La Californie, c'est aussi le lieu de fabrication marqué sur l'ailette de la bombe tombée en 1944 dans la cage d'escalier et qui arrête sa course folle au terme d'une scène d'ouverture époustoufflante juste devant un petit garçon qui deviendra un des protagonistes principaux de cette fable balkanique. Cette première scène rappelle qu'à la fin de la seconde guerre mondiale, les Américains bombardaient déjà la région au nom de la liberté, et la transition avec le moment de la narration, cette année 1999 où les forces de l'OTAN pilonnaient la Serbie coupable de purification ethnique au Kosovo, se fait grâce à la radio qui rapporte dans les mêmes termes les activités aériennes américaines.
Malheureusement, les qualités contenues dans ce flash back inaugural (alternance nerveuse de plans d'échelles différentes, rythme accéléré du montage) ne se retrouvent pas dans les 2 h 30 restantes, bien au contraire. Comme de nombreux réalisateurs des quatre coins du monde (de Paul Greengrass à Isild Le Besco), Cristian Nemescu pense que la caméra portée tressautante (y compris pour les plans fixes !) suffit à donner une impression de vérité documentaire, oubliant que ce qui compte, c'est ce qu'on met dans le cadre, et l'importance pour rendre le point de vue adopté du choix des cadrages et de leur liaison au montage.
Il est toujours difficile de filmer l'ennui sans tomber dedans, et Cristian Nemescu n'échappe pas à cette contradiction. Il peine à éviter la répétition, et la progression poussive du récit ressemble à celle du train bloqué en rase campagne, d'autant que le scénario multiplie les intrigues secondaires : le conflit social, les trafics de Doiaru, l'antagonisme entre celui-ci et le maire, les tensions entre le capitaine Jones et son sergent qu'il soupçonne de l'espionner, et les diverses amourettes. Comme en plus, de nombreuses scènes sont construites sur l'incompréhensions entre les Américains et leurs hôtes, chaque réplique est traduite soit en anglais, soit en roumain, allongeant encore plus un récit s'étire.

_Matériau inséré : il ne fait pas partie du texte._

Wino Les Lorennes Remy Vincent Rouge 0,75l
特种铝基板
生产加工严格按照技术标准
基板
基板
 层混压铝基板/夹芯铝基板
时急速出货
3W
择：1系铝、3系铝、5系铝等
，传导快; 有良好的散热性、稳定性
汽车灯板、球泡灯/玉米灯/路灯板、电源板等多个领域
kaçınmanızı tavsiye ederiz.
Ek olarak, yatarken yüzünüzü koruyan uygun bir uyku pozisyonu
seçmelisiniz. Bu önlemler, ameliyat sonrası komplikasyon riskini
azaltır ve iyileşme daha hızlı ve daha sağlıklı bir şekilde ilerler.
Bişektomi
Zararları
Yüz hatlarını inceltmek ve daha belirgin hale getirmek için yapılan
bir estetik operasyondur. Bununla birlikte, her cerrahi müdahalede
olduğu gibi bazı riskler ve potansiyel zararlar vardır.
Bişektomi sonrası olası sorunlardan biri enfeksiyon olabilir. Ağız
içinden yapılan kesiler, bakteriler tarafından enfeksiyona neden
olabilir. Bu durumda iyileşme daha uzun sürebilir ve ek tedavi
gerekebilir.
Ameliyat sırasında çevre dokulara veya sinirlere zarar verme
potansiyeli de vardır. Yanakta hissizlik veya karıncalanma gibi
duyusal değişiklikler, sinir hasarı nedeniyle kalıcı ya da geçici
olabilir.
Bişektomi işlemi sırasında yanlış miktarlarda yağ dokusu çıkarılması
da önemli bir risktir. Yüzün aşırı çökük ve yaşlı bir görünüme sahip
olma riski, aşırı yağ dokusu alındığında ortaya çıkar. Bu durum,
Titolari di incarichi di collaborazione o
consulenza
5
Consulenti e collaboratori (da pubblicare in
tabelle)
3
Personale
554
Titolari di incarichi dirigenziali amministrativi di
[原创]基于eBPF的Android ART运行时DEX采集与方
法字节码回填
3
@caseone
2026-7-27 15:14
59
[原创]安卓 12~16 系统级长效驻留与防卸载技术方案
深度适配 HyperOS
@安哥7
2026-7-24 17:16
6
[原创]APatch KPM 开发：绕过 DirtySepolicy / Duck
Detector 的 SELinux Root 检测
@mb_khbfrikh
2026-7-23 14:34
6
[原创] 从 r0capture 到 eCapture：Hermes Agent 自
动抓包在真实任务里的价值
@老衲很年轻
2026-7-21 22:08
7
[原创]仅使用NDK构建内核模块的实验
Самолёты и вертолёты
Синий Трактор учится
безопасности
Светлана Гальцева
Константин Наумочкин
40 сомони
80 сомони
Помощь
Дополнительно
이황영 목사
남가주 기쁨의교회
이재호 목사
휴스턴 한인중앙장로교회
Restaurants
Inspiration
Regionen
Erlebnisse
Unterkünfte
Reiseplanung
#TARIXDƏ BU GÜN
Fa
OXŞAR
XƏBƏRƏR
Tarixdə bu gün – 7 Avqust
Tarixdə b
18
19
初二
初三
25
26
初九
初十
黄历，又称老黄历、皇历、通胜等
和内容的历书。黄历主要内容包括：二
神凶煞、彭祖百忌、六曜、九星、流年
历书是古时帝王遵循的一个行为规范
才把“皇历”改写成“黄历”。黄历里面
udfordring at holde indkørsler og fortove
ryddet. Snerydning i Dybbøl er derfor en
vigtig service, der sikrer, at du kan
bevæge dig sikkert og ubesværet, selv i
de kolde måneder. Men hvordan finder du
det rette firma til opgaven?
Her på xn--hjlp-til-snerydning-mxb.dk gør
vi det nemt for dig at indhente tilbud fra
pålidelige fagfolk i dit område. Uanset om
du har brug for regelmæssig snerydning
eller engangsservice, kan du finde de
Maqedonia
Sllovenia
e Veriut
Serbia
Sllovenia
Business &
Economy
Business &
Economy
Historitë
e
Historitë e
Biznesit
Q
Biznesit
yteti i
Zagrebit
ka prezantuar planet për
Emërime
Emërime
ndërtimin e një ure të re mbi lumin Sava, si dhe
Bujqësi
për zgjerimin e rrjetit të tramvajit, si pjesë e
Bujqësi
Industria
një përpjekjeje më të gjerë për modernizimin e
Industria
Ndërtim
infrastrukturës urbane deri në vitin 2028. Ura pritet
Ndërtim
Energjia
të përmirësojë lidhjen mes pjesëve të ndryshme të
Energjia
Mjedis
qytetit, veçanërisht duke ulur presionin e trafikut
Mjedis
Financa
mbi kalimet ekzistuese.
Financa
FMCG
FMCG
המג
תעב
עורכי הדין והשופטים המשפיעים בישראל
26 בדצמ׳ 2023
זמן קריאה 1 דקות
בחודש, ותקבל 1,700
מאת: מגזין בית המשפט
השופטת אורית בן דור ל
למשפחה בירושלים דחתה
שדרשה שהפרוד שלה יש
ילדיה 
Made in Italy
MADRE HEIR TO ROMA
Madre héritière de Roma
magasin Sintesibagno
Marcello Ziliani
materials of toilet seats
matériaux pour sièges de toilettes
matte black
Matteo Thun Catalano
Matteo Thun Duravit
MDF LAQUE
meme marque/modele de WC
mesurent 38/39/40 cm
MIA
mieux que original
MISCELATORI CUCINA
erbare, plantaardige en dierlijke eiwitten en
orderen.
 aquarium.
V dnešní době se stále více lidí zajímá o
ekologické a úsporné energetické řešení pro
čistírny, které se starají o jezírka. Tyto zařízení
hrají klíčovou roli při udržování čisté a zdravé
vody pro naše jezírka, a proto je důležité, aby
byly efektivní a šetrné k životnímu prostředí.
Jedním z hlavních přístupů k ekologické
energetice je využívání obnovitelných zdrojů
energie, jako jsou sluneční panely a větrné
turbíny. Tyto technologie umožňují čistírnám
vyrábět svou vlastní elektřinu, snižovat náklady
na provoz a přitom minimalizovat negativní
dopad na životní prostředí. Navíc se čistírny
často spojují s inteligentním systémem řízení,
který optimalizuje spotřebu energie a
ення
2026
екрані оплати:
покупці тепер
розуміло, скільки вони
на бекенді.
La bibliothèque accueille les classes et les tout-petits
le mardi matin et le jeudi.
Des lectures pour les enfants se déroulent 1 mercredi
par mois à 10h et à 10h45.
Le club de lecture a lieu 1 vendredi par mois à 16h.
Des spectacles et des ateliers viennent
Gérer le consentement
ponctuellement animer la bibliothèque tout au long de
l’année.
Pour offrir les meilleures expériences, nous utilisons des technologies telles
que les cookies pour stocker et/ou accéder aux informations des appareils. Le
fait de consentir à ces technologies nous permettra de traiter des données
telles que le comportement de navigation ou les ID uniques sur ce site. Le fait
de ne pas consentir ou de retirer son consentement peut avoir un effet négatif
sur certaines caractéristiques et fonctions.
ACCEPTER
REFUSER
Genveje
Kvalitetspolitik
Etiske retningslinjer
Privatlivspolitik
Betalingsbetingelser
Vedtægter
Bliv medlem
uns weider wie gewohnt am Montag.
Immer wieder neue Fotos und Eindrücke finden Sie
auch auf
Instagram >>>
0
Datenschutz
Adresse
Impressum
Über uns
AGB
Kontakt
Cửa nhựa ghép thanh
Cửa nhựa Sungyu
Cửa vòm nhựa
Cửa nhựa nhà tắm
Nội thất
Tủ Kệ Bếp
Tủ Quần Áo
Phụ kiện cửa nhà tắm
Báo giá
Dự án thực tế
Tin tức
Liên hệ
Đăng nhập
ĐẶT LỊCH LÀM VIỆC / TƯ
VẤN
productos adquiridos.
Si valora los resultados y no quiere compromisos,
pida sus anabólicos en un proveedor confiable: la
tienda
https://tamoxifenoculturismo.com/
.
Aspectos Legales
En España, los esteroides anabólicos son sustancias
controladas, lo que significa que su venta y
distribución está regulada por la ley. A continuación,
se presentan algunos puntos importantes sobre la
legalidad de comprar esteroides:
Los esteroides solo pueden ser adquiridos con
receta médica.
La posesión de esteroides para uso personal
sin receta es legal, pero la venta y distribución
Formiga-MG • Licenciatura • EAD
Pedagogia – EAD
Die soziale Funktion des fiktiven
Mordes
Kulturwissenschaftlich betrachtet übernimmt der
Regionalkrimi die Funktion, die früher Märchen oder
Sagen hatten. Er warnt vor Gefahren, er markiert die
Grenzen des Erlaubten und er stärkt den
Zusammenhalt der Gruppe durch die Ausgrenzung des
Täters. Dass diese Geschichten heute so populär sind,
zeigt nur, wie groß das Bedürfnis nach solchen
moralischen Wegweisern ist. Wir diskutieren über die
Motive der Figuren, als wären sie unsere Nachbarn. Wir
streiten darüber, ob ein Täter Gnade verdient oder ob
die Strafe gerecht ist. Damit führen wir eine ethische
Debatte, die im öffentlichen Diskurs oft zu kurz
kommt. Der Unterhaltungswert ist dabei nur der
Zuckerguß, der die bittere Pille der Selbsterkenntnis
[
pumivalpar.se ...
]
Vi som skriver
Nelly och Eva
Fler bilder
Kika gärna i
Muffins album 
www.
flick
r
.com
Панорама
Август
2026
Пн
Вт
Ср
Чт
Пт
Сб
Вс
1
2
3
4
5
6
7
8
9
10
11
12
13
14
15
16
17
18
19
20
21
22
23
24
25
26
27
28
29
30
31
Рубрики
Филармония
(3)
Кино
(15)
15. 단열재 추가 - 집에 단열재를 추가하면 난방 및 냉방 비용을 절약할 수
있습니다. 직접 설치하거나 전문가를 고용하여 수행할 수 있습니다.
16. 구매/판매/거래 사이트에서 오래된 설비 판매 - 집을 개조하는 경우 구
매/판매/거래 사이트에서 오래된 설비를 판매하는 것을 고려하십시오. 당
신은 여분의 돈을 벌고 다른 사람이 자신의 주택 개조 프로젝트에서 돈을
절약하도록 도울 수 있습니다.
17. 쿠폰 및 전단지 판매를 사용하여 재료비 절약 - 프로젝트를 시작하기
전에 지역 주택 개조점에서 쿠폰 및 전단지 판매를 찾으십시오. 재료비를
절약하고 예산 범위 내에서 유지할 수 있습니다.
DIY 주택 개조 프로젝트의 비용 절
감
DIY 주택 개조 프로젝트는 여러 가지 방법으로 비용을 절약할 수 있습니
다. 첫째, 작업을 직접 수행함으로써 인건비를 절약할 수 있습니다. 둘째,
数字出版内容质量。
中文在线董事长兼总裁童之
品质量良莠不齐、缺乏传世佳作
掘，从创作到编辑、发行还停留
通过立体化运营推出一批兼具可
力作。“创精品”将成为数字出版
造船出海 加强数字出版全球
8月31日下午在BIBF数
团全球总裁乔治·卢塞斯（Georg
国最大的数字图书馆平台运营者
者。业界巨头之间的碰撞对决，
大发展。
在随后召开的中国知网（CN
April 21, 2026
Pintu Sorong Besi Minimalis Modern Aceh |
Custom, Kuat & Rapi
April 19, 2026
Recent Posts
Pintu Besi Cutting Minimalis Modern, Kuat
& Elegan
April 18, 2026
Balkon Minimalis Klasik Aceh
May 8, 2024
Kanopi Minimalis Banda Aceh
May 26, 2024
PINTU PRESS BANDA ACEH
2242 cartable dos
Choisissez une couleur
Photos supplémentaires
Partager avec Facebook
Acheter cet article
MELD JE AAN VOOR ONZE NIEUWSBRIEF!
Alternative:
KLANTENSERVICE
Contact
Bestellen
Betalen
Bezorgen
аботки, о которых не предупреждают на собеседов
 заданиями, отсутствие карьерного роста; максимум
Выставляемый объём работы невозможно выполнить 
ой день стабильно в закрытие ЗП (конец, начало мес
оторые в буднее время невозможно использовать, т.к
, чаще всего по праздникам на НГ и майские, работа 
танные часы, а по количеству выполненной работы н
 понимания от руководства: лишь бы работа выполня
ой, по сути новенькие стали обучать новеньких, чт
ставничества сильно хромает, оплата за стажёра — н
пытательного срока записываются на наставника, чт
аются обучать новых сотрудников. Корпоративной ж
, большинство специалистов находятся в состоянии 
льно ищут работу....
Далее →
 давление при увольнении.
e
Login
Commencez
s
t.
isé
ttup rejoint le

Certaines scènes semblaient annoncer un "Chat noir, Chat blanc" roumain, comme cette prise de contact entre le capitaine Jones et son officier de liaison interrompue par une fanfare jouant "The Star-Spangled Banner". Mais Nemescu ne possède ni le sens du rythme de Kusturica ni sa tendresse pour ses personnages, ici souvent cantonnés au rang de marionnettes caricaturales, comme le syndicaliste décrétant la grève spontanée, le maire (incarné par Ion Sapdaru, qui jouait le professeur dans "12 h 08 à l'est de Bucarest") emmenant les Américains voir un spectacle graveleux baptisé "Le Mystère Dracula", ou la midinette persuadée au bout de deux jours que son flirt avec un GI's se terminera par un mariage aux States.
Surnagent juste quelques scènes, parmi lesquelles l'apparition d'un sosie local d'Elvis, ou la leçon de cuisine du chef de gare qui explique au capitaine Jones dégustant son hachis que la viande est passée par le même traitement que celui que ses compatriotes font subir aux Yougoslaves. La critique est assez enthousiaste pour ce film. Est-ce une prime automatique accordée à toute production roumaine, après les excellents "La Mort de Dante Lazarescu", "12 h 08 à l'est de Bucarest" et "4 mois, 3 semaines, 2 jours" ? Ou est-ce une compassion post-mortem, un effet Gregory Lemarchal ? Preuve de la richesse et de la diversité de ce cinéma, il existe pourtant aussi des films roumains ratés.